Nerve regeneration facilitated by implantation of the present invention was characterized by a linear correlation between the number of myelinated axons versus implant luminal cross-sectional area. As shown in
This finding confirms the ability of the tubular compression and kink resistant nerve repair implant to advantageously maintain its structural integrity throughout the entire regeneration process of the peripheral nerve. Currently available commercial collagen-based nerve repair products are recommended for the repair of short gaps, i.e. <2.5 cm. The physical and physico-chemical characteristics of the compression and kink resistance nerve implant of the present invention, taken together with the results of the animal study presented above indicates that the present implant can be used to bridge nerve gaps longer than 2.5 cm in humans.

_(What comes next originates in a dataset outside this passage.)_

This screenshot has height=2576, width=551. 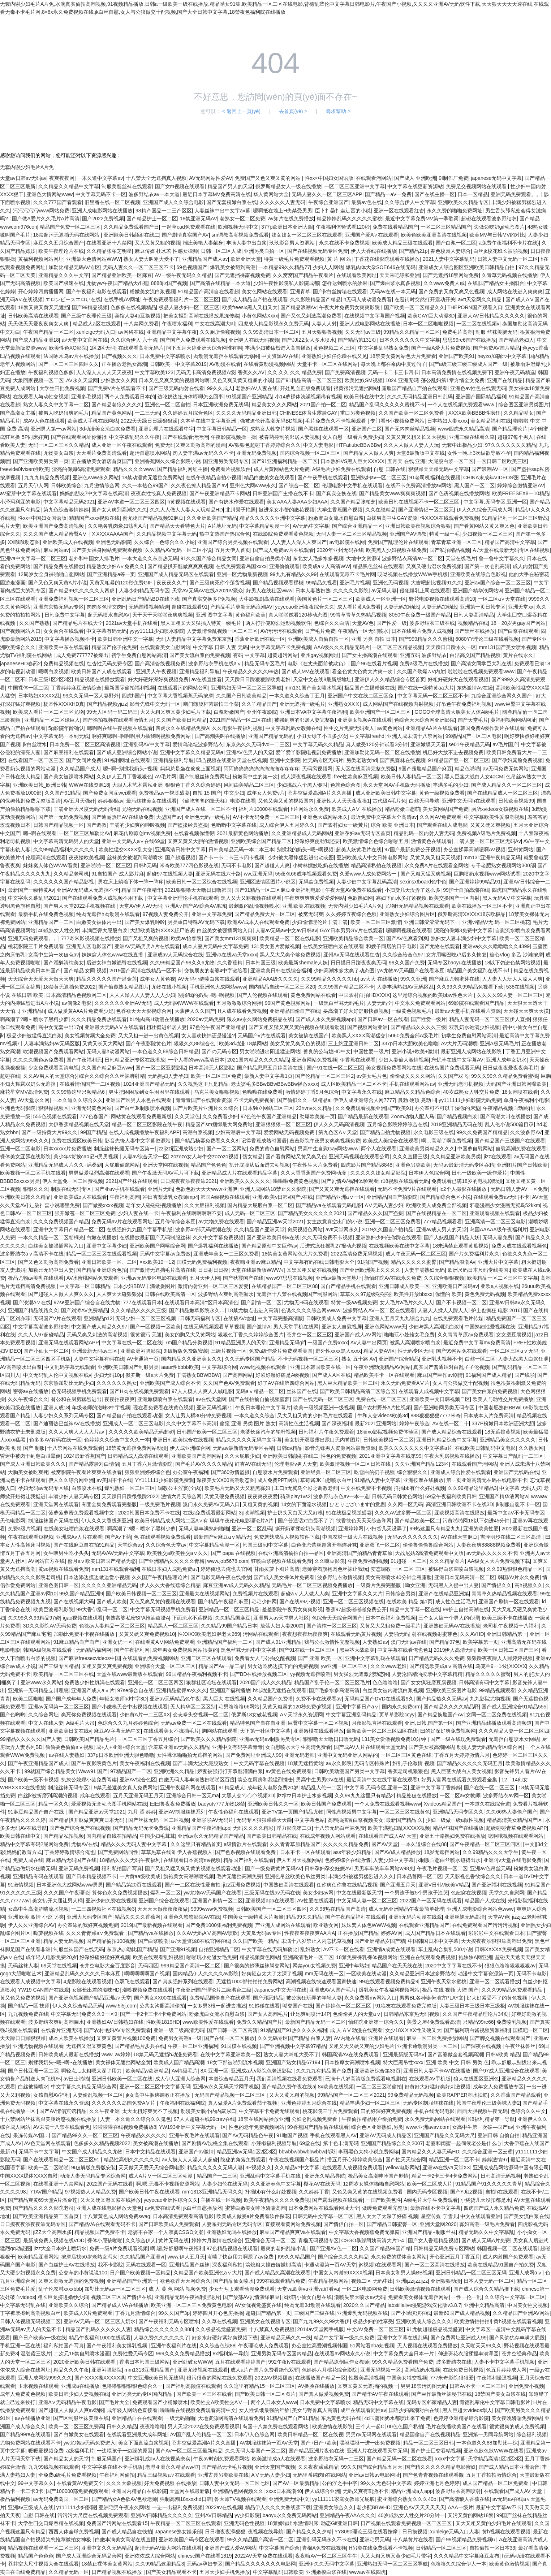 I want to click on 人妻丰满熟妇无码, so click(x=424, y=1270). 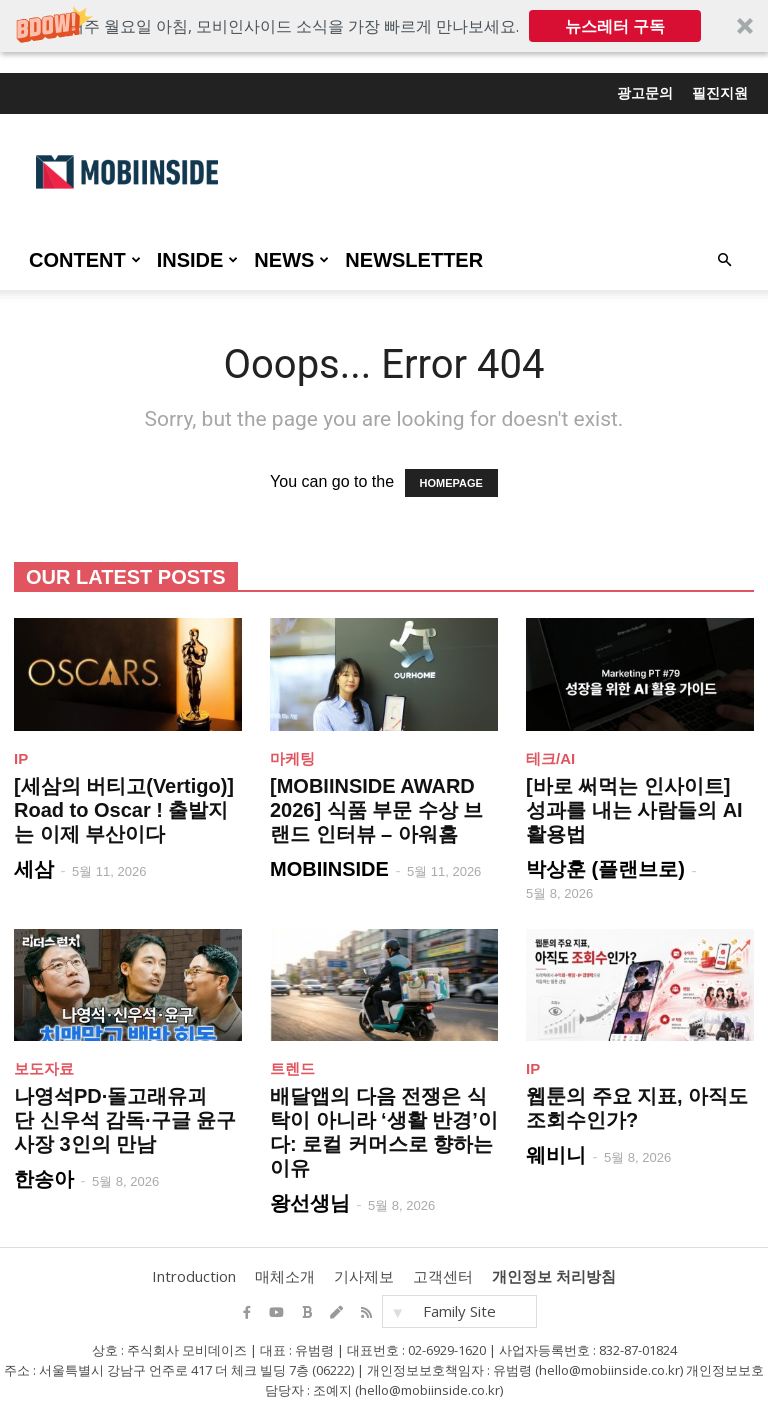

All of the features disclosed in this specification may be combined in any combination. Each feature disclosed in this specification may be replaced by an alternative feature serving the same, equivalent, or similar purpose. Thus, unless expressly stated otherwise, each feature disclosed is only an example of a generic series of equivalent or similar features.
From the above description, one skilled in the art can easily ascertain the essential characteristics of the present invention, and without departing from the spirit and scope thereof, can make various changes and modifications of the invention to adapt it to various usages and conditions. Thus, other embodiments are also within the claims.